Stored records
^^^^

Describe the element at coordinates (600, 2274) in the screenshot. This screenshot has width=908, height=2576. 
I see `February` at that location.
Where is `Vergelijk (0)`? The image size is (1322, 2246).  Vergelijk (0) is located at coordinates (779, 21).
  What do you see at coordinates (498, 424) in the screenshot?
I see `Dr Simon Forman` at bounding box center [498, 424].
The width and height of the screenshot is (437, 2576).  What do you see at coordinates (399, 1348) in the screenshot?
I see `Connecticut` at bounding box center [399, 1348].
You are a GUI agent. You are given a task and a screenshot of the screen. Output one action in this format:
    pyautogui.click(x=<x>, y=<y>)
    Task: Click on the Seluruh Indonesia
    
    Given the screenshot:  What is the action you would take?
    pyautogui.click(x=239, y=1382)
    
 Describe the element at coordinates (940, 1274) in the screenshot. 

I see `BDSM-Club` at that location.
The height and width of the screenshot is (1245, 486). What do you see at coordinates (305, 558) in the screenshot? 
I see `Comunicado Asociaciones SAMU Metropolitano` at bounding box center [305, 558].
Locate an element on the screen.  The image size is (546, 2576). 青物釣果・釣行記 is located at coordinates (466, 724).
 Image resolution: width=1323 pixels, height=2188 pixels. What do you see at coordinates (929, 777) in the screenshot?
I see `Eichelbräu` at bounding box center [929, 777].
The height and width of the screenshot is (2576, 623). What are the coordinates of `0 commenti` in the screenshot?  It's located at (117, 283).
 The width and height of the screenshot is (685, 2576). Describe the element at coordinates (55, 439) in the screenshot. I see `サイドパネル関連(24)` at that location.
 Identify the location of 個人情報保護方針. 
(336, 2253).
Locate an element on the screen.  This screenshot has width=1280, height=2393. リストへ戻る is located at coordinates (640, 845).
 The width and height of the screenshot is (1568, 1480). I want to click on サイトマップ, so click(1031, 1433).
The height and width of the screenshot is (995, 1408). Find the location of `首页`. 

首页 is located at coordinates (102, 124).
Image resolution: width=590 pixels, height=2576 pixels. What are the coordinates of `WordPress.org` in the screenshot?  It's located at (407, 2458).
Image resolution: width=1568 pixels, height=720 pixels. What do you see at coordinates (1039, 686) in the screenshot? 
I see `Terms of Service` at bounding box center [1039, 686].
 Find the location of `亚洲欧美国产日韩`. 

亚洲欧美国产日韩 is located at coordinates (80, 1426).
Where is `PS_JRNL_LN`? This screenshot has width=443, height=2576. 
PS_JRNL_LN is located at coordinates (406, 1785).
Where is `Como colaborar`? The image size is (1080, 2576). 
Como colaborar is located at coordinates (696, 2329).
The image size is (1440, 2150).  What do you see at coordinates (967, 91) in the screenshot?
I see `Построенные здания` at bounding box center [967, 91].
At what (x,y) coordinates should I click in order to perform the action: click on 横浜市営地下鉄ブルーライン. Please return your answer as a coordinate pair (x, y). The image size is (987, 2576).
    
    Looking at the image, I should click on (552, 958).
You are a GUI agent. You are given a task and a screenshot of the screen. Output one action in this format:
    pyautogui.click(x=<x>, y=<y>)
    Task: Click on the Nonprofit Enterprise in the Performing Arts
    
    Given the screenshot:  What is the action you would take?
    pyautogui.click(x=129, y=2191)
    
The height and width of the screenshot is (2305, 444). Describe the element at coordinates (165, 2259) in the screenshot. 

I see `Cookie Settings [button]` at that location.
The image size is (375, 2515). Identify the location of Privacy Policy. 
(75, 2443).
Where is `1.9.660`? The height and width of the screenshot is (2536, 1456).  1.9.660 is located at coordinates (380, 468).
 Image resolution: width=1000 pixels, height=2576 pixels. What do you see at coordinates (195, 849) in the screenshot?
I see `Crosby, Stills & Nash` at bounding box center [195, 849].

^^^^

**WHAT TO DO:** Retype all of the entries shown above, exactly.

**RESPONSE TO THIS EXERCISE:**
Describe the element at coordinates (600, 2274) in the screenshot. This screenshot has width=908, height=2576. 
I see `February` at that location.
Where is `Vergelijk (0)`? The image size is (1322, 2246).  Vergelijk (0) is located at coordinates (779, 21).
  What do you see at coordinates (498, 424) in the screenshot?
I see `Dr Simon Forman` at bounding box center [498, 424].
The width and height of the screenshot is (437, 2576).  What do you see at coordinates (399, 1348) in the screenshot?
I see `Connecticut` at bounding box center [399, 1348].
You are a GUI agent. You are given a task and a screenshot of the screen. Output one action in this format:
    pyautogui.click(x=<x>, y=<y>)
    Task: Click on the Seluruh Indonesia
    
    Given the screenshot:  What is the action you would take?
    pyautogui.click(x=239, y=1382)
    
 Describe the element at coordinates (940, 1274) in the screenshot. 

I see `BDSM-Club` at that location.
The height and width of the screenshot is (1245, 486). What do you see at coordinates (305, 558) in the screenshot? 
I see `Comunicado Asociaciones SAMU Metropolitano` at bounding box center [305, 558].
Locate an element on the screen.  The image size is (546, 2576). 青物釣果・釣行記 is located at coordinates (466, 724).
 Image resolution: width=1323 pixels, height=2188 pixels. What do you see at coordinates (929, 777) in the screenshot?
I see `Eichelbräu` at bounding box center [929, 777].
The height and width of the screenshot is (2576, 623). What are the coordinates of `0 commenti` in the screenshot?  It's located at (117, 283).
 The width and height of the screenshot is (685, 2576). Describe the element at coordinates (55, 439) in the screenshot. I see `サイドパネル関連(24)` at that location.
 Identify the location of 個人情報保護方針. 
(336, 2253).
Locate an element on the screen.  This screenshot has width=1280, height=2393. リストへ戻る is located at coordinates (640, 845).
 The width and height of the screenshot is (1568, 1480). I want to click on サイトマップ, so click(1031, 1433).
The height and width of the screenshot is (995, 1408). Find the location of `首页`. 

首页 is located at coordinates (102, 124).
Image resolution: width=590 pixels, height=2576 pixels. What are the coordinates of `WordPress.org` in the screenshot?  It's located at (407, 2458).
Image resolution: width=1568 pixels, height=720 pixels. What do you see at coordinates (1039, 686) in the screenshot? 
I see `Terms of Service` at bounding box center [1039, 686].
 Find the location of `亚洲欧美国产日韩`. 

亚洲欧美国产日韩 is located at coordinates (80, 1426).
Where is `PS_JRNL_LN`? This screenshot has width=443, height=2576. 
PS_JRNL_LN is located at coordinates (406, 1785).
Where is `Como colaborar`? The image size is (1080, 2576). 
Como colaborar is located at coordinates (696, 2329).
The image size is (1440, 2150).  What do you see at coordinates (967, 91) in the screenshot?
I see `Построенные здания` at bounding box center [967, 91].
At what (x,y) coordinates should I click in order to perform the action: click on 横浜市営地下鉄ブルーライン. Please return your answer as a coordinate pair (x, y). The image size is (987, 2576).
    
    Looking at the image, I should click on (552, 958).
You are a GUI agent. You are given a task and a screenshot of the screen. Output one action in this format:
    pyautogui.click(x=<x>, y=<y>)
    Task: Click on the Nonprofit Enterprise in the Performing Arts
    
    Given the screenshot:  What is the action you would take?
    pyautogui.click(x=129, y=2191)
    
The height and width of the screenshot is (2305, 444). Describe the element at coordinates (165, 2259) in the screenshot. 

I see `Cookie Settings [button]` at that location.
The image size is (375, 2515). Identify the location of Privacy Policy. 
(75, 2443).
Where is `1.9.660`? The height and width of the screenshot is (2536, 1456).  1.9.660 is located at coordinates (380, 468).
 Image resolution: width=1000 pixels, height=2576 pixels. What do you see at coordinates (195, 849) in the screenshot?
I see `Crosby, Stills & Nash` at bounding box center [195, 849].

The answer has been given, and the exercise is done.